So, the Catalyst appears at the very end of our journey, in the belly of the beast and dispenses this information to you without offering any proof whatsoever as to it's accuracy. Were you to take it's words as truth, this would mean that you believe it for some reason, maybe you have prior experiences which suggest the same conclusion. 


No. Just Prudence. You don't have to believe it.
You need to weigh the options for yourself, and decide, for yourself, Prudentially, which choice, what values, to assign.

Taking Pascal's Wager, you don't need to take his assigned values to the existence of God and Heaven at face value.
I'm Jewish, for example, and Pascal's assigned values don't really work in Judaism, only in Catholicism. So, Pascal's Wager falls completely for me, or at least my understanding of Judaism.

Same case here.
Pick your own values and do the math yourself.

Sion1138 wrote... 

You can not *believe* something that you have absolutely no proof of yourself. In fact, your own experience seems to indicate the contrary. 


Should we really get into the whole "no evidence for yourself" of the existence of various particles and Higgs Boson and... hell, Telekenisis or whatever arguments?

There are many things we take because we are provided calculations.
We strive to prove them, in some cases (case in point being the LHC...).

Seriously, Higgs wouldn't have insisted on the existence of the Dog Particle without "believing in something that he had absolutely no proof of himself". He only had theory, calculations and assumptions.
Yet, it seems, he was proven right.

Not saying this is the case here. Just a problem with your assertion.


He didn't just believe it without any proof.

The math was the proof, or rather a good indication, it fit with everything that has long since been conclusively proven and it was the best explanation for the issue of mass that we had, so we went and set up an experiment to try and see if it sticks.   

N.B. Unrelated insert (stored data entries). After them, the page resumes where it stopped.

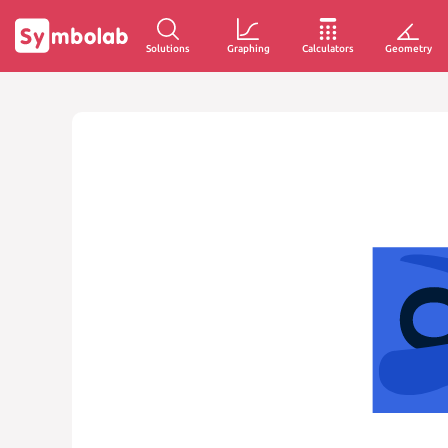
Solutions
Graphing
Calculators
Geometry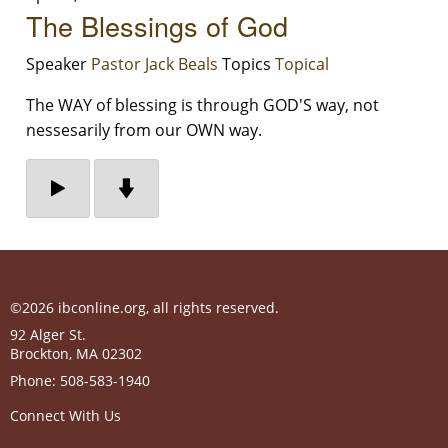
The Blessings of God
Speaker
Pastor Jack Beals
Topics
Topical
The WAY of blessing is through GOD'S way, not
nessesarily from our OWN way.
©2026 ibconline.org, all rights reserved.
92 Alger St.
Brockton
,
MA
02302
Phone:
508-583-1940
Connect With Us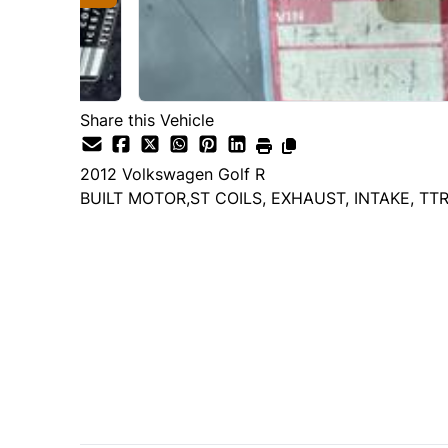
Share this Vehicle
2012
Volkswagen
Golf R
BUILT MOTOR,ST COILS, EXHAUST, INTAKE, TT
Dealer Price
$21,995
+ tax & lic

Higgs did not really pull this thing out of his butt, it fits the standard model. He didn't believe anything, he figured it could be true and CERN did the research to find out. Again, it was the best explanation we had. 

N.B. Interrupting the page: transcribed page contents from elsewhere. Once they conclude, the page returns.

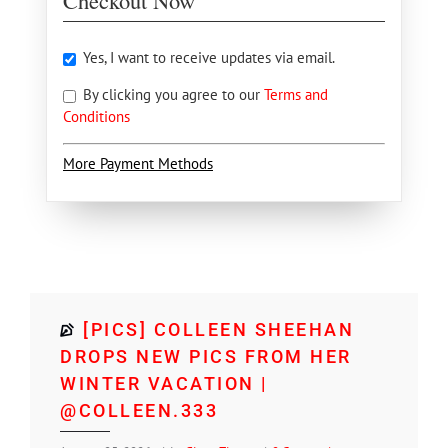
Checkout Now
Yes, I want to receive updates via email.
By clicking you agree to our
Terms and
Conditions
More Payment Methods
[PICS] COLLEEN SHEEHAN
DROPS NEW PICS FROM HER
WINTER VACATION |
@COLLEEN.333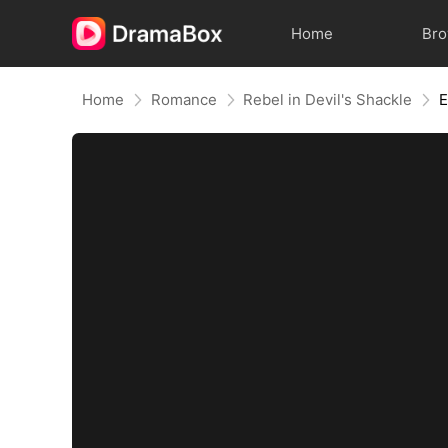
Home
Br
Home
Romance
Rebel in Devil's Shackle
E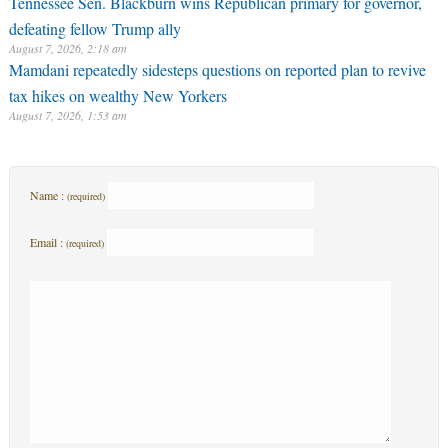
Tennessee Sen. Blackburn wins Republican primary for governor,
defeating fellow Trump ally
August 7, 2026, 2:18 am
Mamdani repeatedly sidesteps questions on reported plan to revive
tax hikes on wealthy New Yorkers
August 7, 2026, 1:53 am
Name :
(required)
Email :
(required)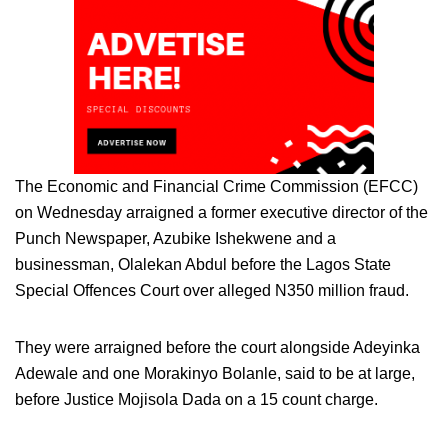
The Economic and Financial Crime Commission (EFCC)
on Wednesday arraigned a former executive director of the
Punch Newspaper, Azubike Ishekwene and a
businessman, Olalekan Abdul before the Lagos State
Special Offences Court over alleged N350 million fraud.
They were arraigned before the court alongside Adeyinka
Adewale and one Morakinyo Bolanle, said to be at large,
before Justice Mojisola Dada on a 15 count charge.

-----------------------------

As an individual, relative probability is the only thing you have: 

Some *personal* examples (that I can think of off the top of my head):

Higgs --> Presently don't care, don't believe or disbelieve. But, am aware of amount of research invested, am aware of scientific method, am aware of standard model. Therefore, "seems legit" but cannot say any more about it. --> Irrelevant.

Religion --> No proof, no personal experience supporting it, vast majority of knowlegde gathered does not support it either. Hence, not very probable. 

Evol. through nat. sel. --> Have invested time to learn about research, massive amount of evidence available to public. Personal observations supporting it. Hence, very probable.

----------------------------

If you don't have or haven't been presented sufficient evidence to even weigh the options, then just say "I don't know." (as Shepard did :D).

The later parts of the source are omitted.